Crandall and Fine...a couple of originals



These covers, both original art and printed versions, are from Heritage Auctions. I found them during one of my foraging forays into their fantastic archives.

The first impression I have of the covers is that graphically, while all are well drawn, from a commercial standpoint Reed Crandall's Modern Comics covers are much stronger than the Lou Fine National Comics covers, which have too many confusing elements.


The Fine covers are early, from 1940, the Crandall covers from 1948. By that time most comic book publishers had learned what covers sold comic books, and at Quality the late 1940's motto seemed to be, "keep it simple." The less elements, the less time it takes for a person looking at a newsstand to make a decision.

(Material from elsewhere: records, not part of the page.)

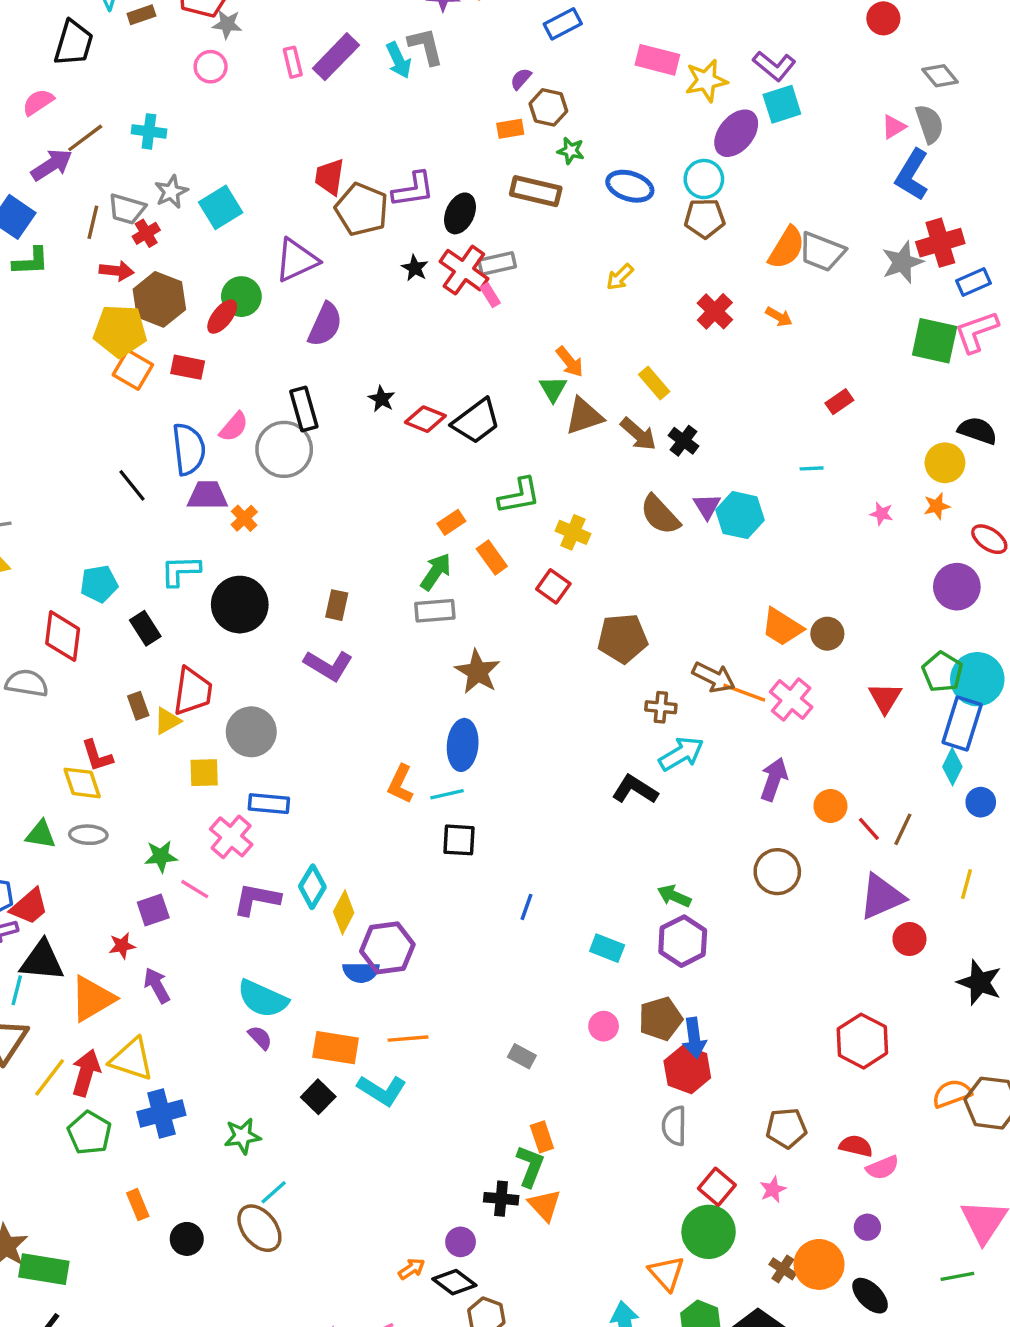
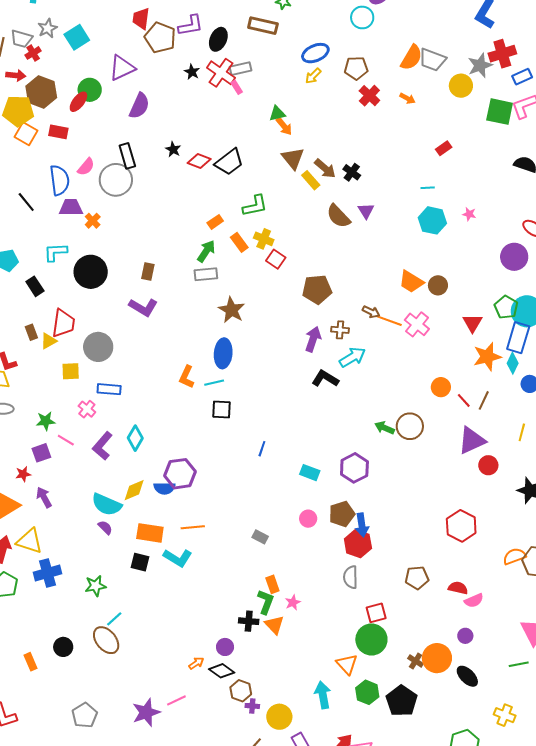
blue ellipse: (630, 186) -> (315, 53), moved, turned -40
brown pentagon: (705, 218) -> (356, 68), moved
yellow rectangle: (654, 383) -> (311, 180), moved
green triangle: (553, 389) -> (277, 114), moved, turned 48
brown triangle: (584, 416) -> (293, 158), turned -50
yellow circle: (945, 463) -> (461, 86), moved
orange star: (937, 506) -> (487, 357), moved, size x1.8
cyan hexagon: (740, 515) -> (432, 220), moved
yellow cross: (573, 532) -> (264, 239), moved
brown arrow: (714, 677) -> (371, 312), size x0.7
purple arrow: (774, 779) -> (313, 339), moved
pink cross: (231, 837) -> (87, 409), size x0.7
green arrow: (674, 896) -> (385, 428), moved
purple L-shape: (257, 899) -> (102, 446), turned -60
yellow diamond: (344, 912) -> (134, 490), moved, turned 40
black square: (318, 1097) -> (140, 562), turned -30
red square: (717, 1187) -> (376, 613), turned 35
pink star: (773, 1190) -> (293, 602), moved
orange rectangle: (138, 1205) -> (31, 662), moved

The worst cover is National Comics #9, which is a confusing mess of activity. The next worse would be #5, with that oddball looking skull peering out at us. Why the unusual placement of the skull? Neither illustration looks guided by an editor's hand.



The Crandall covers are just the opposite, with action clearly read. My favorite is Modern Comics #77, with its Beast Men cover, and next to that is #78, the girl with butterfly wings. I've said before that Crandall's action panels look to me like dioramas, people frozen in motion, but from a commercial standpoint these covers are posters which popped out at a newsstand browser.


Considering the auction prices realized for these covers, the buyers of the original artworks disagree with me. The National Comics #5 cover sold for $50,787.50.

The top price for one of the Crandall covers was the Madame Butterfly original, which went for just under half that amount, at $23,900.00.